### Instructions to follow
From the entries that follow, report every line in which "Palmyra" occurs.
++++ Task inputs
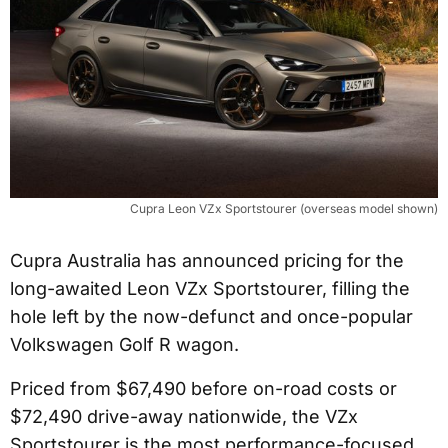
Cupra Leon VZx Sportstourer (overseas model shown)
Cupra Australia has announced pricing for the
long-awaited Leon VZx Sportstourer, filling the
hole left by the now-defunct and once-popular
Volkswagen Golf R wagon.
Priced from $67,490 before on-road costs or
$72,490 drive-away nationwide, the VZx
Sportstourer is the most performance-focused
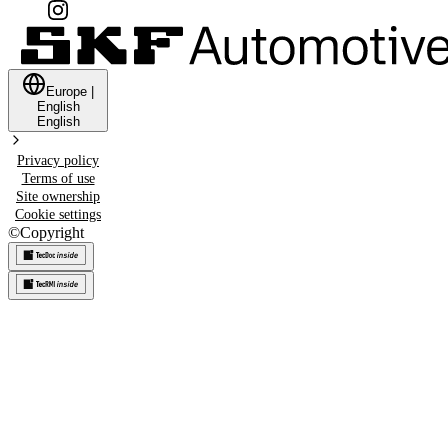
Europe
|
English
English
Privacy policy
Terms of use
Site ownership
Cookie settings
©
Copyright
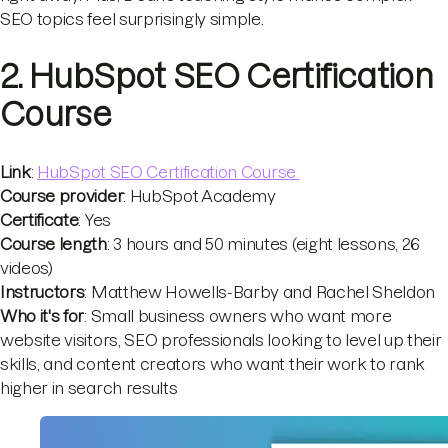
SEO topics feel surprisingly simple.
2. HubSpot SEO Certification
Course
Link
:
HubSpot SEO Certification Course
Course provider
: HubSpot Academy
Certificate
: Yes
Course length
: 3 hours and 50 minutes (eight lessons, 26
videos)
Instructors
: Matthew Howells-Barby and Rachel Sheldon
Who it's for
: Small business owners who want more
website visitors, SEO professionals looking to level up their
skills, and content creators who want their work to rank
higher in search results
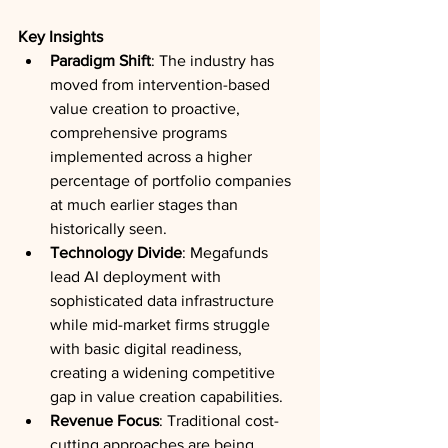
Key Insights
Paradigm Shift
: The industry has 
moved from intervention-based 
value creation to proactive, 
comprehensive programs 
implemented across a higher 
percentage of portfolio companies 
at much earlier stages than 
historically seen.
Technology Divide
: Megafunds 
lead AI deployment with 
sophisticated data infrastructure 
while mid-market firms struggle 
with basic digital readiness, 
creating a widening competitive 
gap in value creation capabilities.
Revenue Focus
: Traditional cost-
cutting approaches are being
++++++++
++++ Task inputs
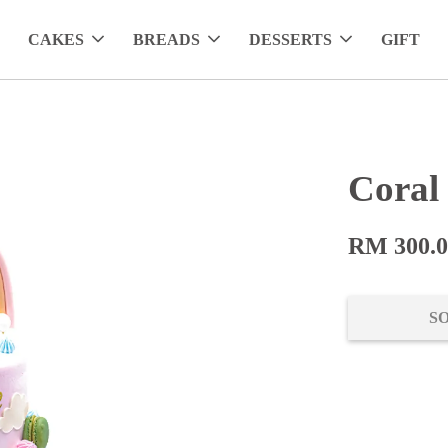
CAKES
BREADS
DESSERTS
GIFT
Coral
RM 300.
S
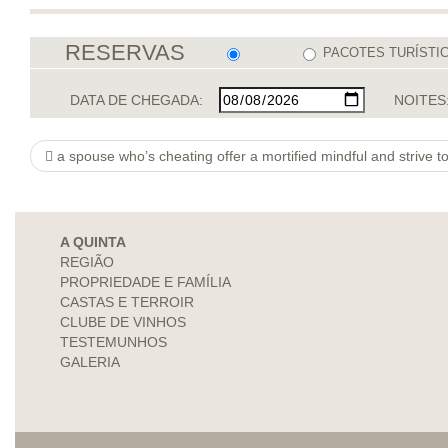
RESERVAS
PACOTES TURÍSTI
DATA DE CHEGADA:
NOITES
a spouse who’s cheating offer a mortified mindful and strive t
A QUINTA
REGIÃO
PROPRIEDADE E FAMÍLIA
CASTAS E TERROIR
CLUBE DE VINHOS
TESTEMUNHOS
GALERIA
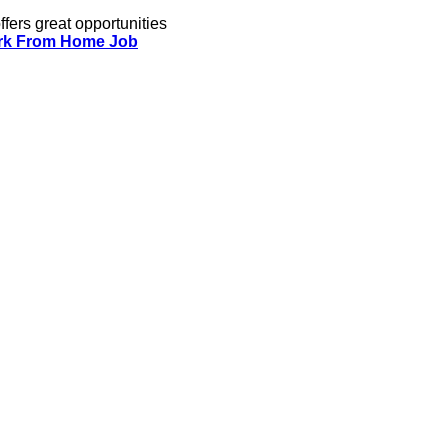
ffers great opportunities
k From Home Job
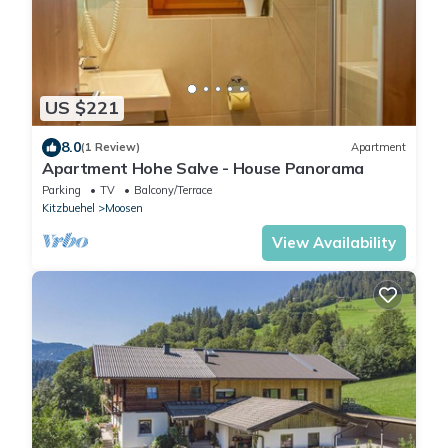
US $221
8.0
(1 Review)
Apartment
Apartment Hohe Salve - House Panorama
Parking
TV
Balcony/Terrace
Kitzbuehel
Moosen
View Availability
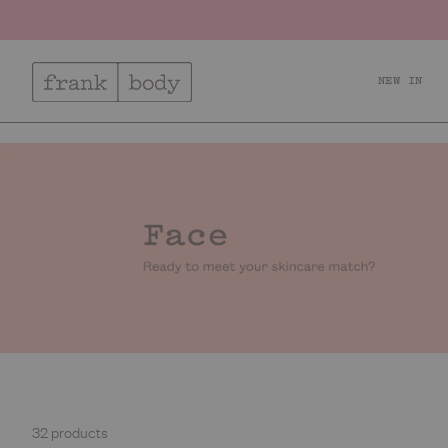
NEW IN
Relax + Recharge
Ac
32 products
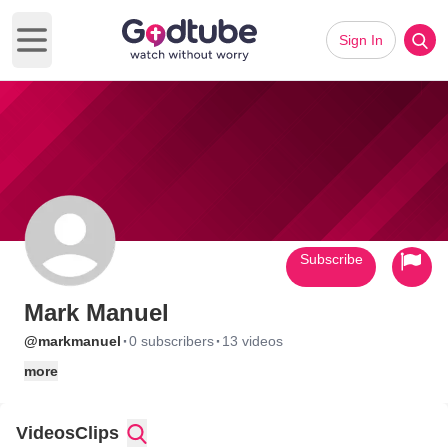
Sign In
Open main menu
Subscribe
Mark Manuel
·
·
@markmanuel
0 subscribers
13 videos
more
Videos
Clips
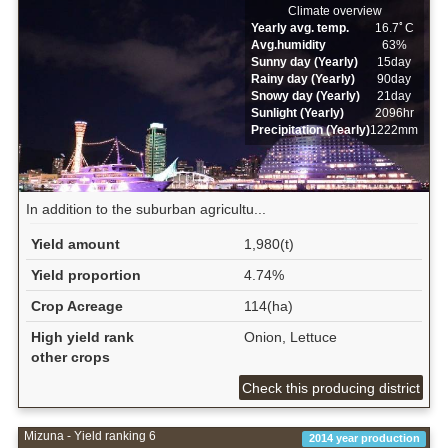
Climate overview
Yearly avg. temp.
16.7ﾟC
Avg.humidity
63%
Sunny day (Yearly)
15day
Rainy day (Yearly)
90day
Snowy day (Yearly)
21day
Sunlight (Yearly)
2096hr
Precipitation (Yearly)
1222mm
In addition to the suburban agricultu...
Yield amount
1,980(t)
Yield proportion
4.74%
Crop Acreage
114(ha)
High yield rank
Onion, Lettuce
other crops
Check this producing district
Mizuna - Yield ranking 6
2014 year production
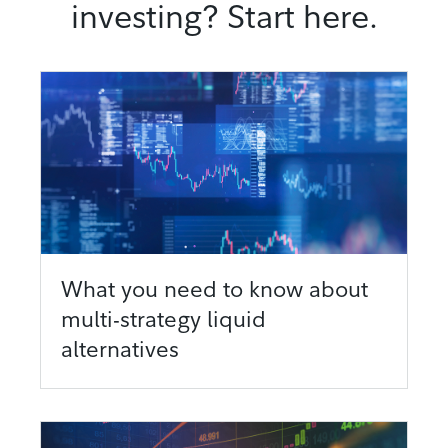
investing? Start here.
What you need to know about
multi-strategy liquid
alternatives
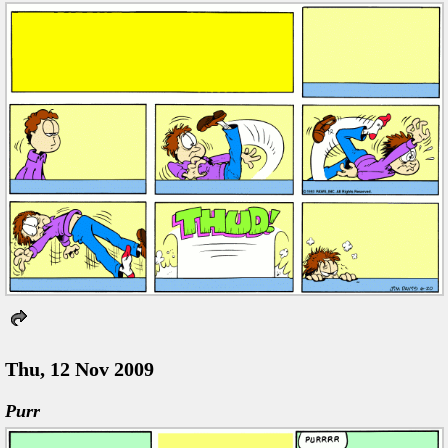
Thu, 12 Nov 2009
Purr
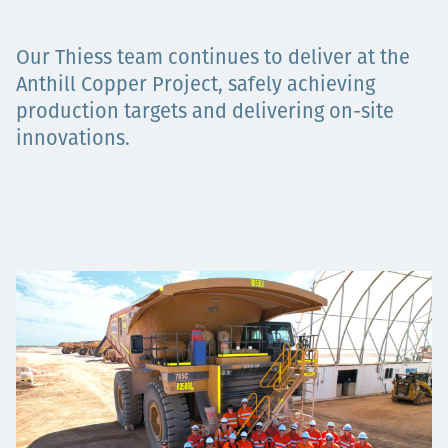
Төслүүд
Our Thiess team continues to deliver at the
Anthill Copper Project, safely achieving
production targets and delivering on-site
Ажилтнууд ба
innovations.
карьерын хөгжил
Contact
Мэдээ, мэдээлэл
++++++++
++++ Task inputs
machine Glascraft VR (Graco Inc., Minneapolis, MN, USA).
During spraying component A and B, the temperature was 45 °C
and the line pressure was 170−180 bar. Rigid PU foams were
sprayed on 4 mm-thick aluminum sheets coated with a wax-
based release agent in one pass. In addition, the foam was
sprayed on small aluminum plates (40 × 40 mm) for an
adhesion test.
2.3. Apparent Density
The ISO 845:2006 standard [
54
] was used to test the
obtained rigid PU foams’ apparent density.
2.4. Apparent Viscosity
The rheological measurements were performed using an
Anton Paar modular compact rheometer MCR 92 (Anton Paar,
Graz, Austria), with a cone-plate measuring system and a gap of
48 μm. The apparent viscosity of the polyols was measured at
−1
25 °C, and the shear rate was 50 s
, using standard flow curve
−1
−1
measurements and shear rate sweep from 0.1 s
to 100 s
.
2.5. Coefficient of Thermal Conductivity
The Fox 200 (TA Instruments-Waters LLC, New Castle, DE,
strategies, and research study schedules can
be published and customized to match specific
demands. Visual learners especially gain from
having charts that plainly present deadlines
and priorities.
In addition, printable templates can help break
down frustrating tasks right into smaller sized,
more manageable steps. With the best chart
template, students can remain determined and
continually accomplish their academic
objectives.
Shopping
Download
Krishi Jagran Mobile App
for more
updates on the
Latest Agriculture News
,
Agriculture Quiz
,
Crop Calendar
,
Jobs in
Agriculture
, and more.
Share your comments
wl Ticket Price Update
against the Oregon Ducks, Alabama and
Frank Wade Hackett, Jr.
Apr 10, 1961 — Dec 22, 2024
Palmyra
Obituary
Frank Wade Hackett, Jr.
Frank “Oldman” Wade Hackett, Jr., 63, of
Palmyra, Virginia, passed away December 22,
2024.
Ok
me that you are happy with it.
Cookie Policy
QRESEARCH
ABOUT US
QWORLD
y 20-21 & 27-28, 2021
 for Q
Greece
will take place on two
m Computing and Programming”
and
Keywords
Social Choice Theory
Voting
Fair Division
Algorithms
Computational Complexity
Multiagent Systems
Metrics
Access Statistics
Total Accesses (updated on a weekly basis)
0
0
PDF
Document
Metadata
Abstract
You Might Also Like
++++++++
### Solution
Palmyra
Palmyra, Virginia, passed away December 22,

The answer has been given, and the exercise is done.